Penegasan jalan ideologis yang memihak pada rakyat kecil di atas bukan saja penting bagi masa depan PDI Perjuangan, melainkan juga sangat fundamental bagi masa depan bangsa ini.
Mengapa? “Jawabannya sederhana: sebuah bangsa yang tidak dibangun di atas fondasi ideologi, ibarat membangun rumah di atas pasir; terkena angin sirna dia. Ia bukan saja akan terombangambing, akan tetapi mudah tersapu oleh zaman. Dan tanda-tanda zaman yang akan menyapu bangsa ini kini berada di hadapan mata kita: sebagai bangsa kita kehilangan kedaulatan dalam bidang politik, kita kehilangan kemandirian dalam bidang ekonomi, dan kita kehilangan identitas dalam kebudayaan. Inikah Indonesia yang dibayangkan oleh Proklamator Bangsa?” ungkap Ibu Megawati.

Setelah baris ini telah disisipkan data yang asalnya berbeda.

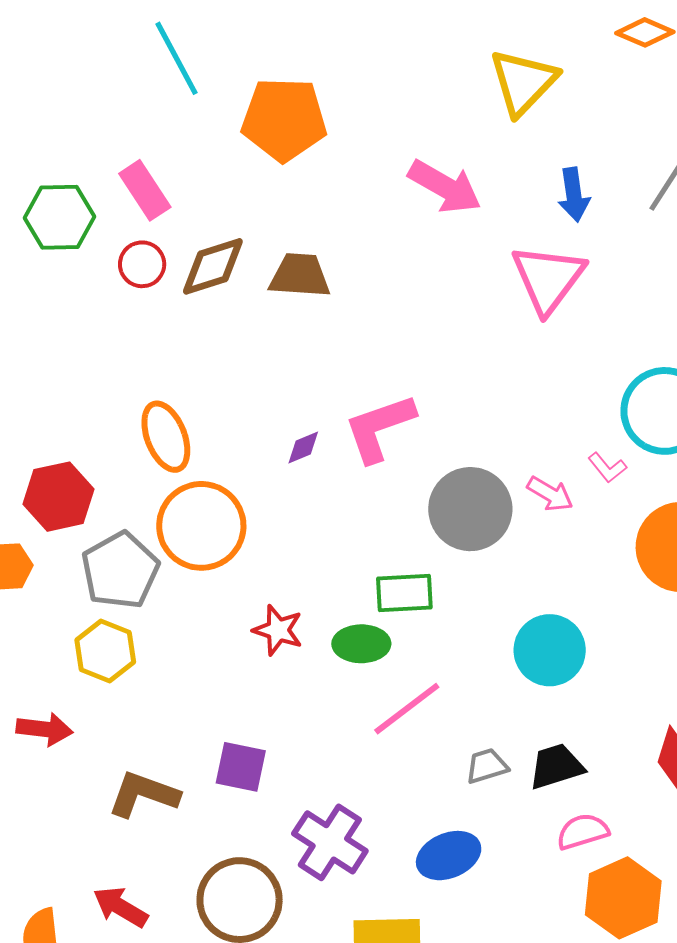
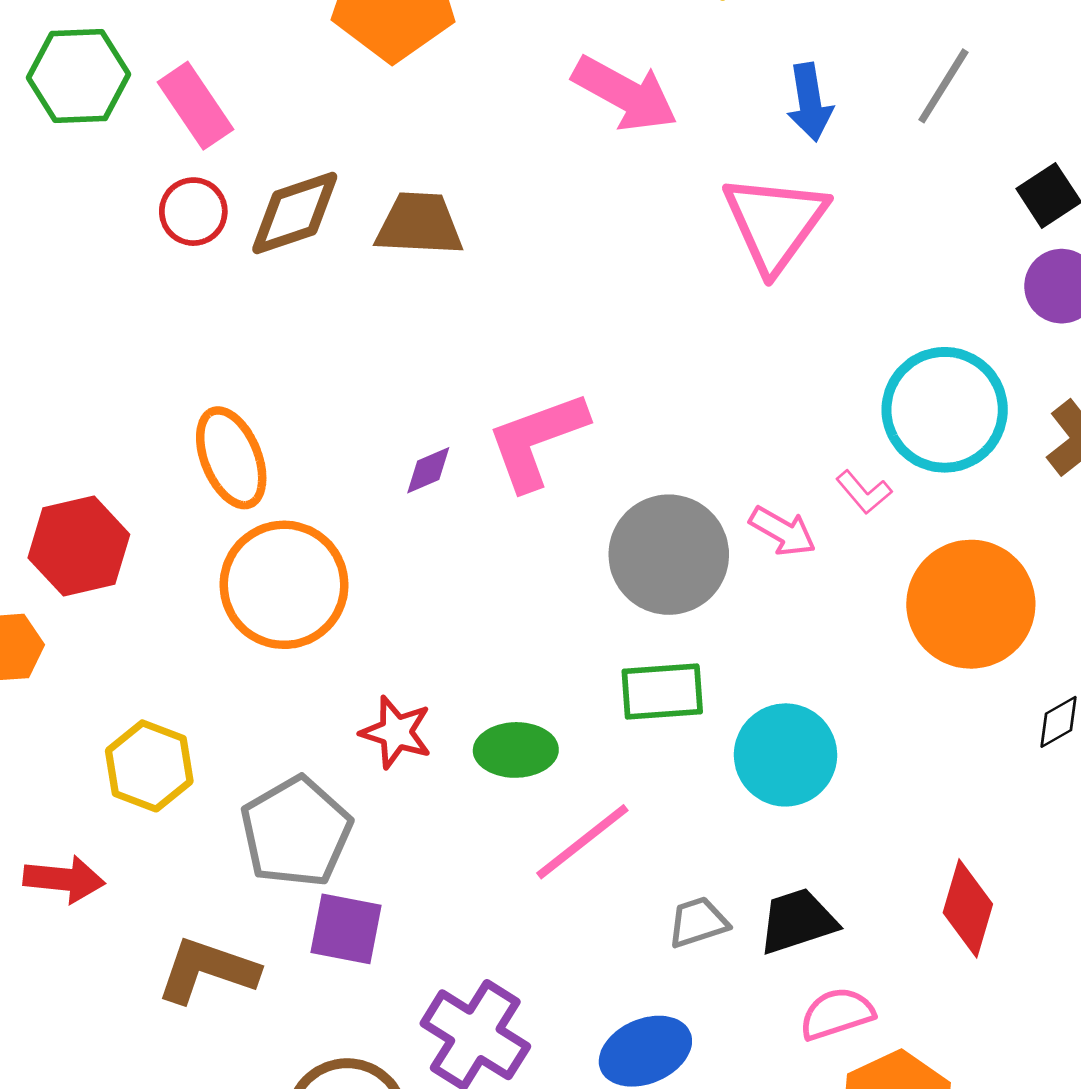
green hexagon: (60, 217) -> (79, 76), moved
gray pentagon: (120, 570) -> (296, 832), moved
green rectangle: (404, 593) -> (662, 692), moved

Ketua Umum PDI Perjuangan juga memaparkan pengalaman sejumlah negara adidaya akhir-akhir ini menunjukkan sebuah bangsa tak hanya membutuhkan ideologi, tapi ideologi yang didedikasikan bagi mayoritas rakyat. Ibu Megawati menambahkan, 100 tahun lalu tidak terpikirkan bahwa jalan kapitalisme dari negara-negara di atas akan membawa mereka ke krisis yang mendalam.

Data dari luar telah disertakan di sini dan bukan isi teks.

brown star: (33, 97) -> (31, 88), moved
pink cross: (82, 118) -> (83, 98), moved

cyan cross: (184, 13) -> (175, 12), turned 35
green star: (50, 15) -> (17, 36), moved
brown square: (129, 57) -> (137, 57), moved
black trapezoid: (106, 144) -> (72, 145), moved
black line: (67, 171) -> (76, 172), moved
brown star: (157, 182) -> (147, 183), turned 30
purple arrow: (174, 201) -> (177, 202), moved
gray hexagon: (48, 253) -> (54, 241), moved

“Bung Karno telah memprediksi sejak tahun 1930: kapitalisme mengandung kontradiksikontradiksi di dalam dirinya sendiri. Ia pasti akan memakan anaknya sendiri. Dan inilah yang sedang kita saksikan. Sebagai bangsa, sudah tentu kita tidak ingin berjalan di rel yang keliru. Kita sudah memiliki Pancasila 1 Juni 1945. Itulah jalan yang telah kita pilih sebagai keyakinan tanpa ragu.

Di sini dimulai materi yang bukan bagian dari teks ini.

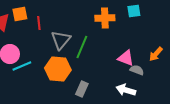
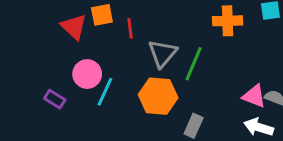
pink triangle: (126, 58) -> (254, 96), moved
cyan line: (22, 66) -> (105, 92), turned -42

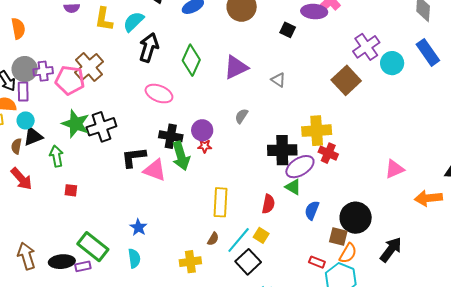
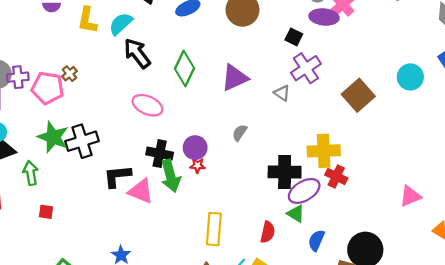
purple cross: (366, 47) -> (306, 68), moved
black arrow: (149, 48) -> (137, 53), turned -56
brown cross: (89, 67) -> (70, 74), size x0.5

”Ibu Megawati mengingatkan agar kita tetap mewaspadai pertarungan ideologi yang oleh sebagian orang dianggap telah berakhir. Padahal realitasnya saat inilah era puncak pertarungan ideologi dalam berbagai bentuk baru dan menjangkau setiap sendi kehidupan. Ia mencontohkan pertarungan ideologi itu dalam dua hal: yakni demokrasi dan pengelolaan pemerintahan guna menjelaskan hal ini. Menurut Ibu Megawati, demokrasi Indonesia yang telah lama kita perjuangkan bukanlah suatu ruang kosong yang bekerja secara metafisis ataupun mekanis. Ia adalah medan peperangan ideologi. Demokrasi prosedural yang kini kita jalani berangkat dari kutub ideologi liberal-individual. Sebagai ideologi ia memberikan mekanisme dan jaminan berkompetisi dan melahirkan pemenang dan pecundang. Demokrasi liberal tak akan pernah menjadi bentangan karpet merah menuju keadilan sosial bagi segenap tumpah darah Indonesia. Ia bukan pula jalan bagi penguatan partisipasi rakyat. Demokrasi semacam ini bisa jauh lebih buruk lagi, ketika dia dibangun di atas politik pencitraan dan bekerja untuk melindungi citra semata-mata.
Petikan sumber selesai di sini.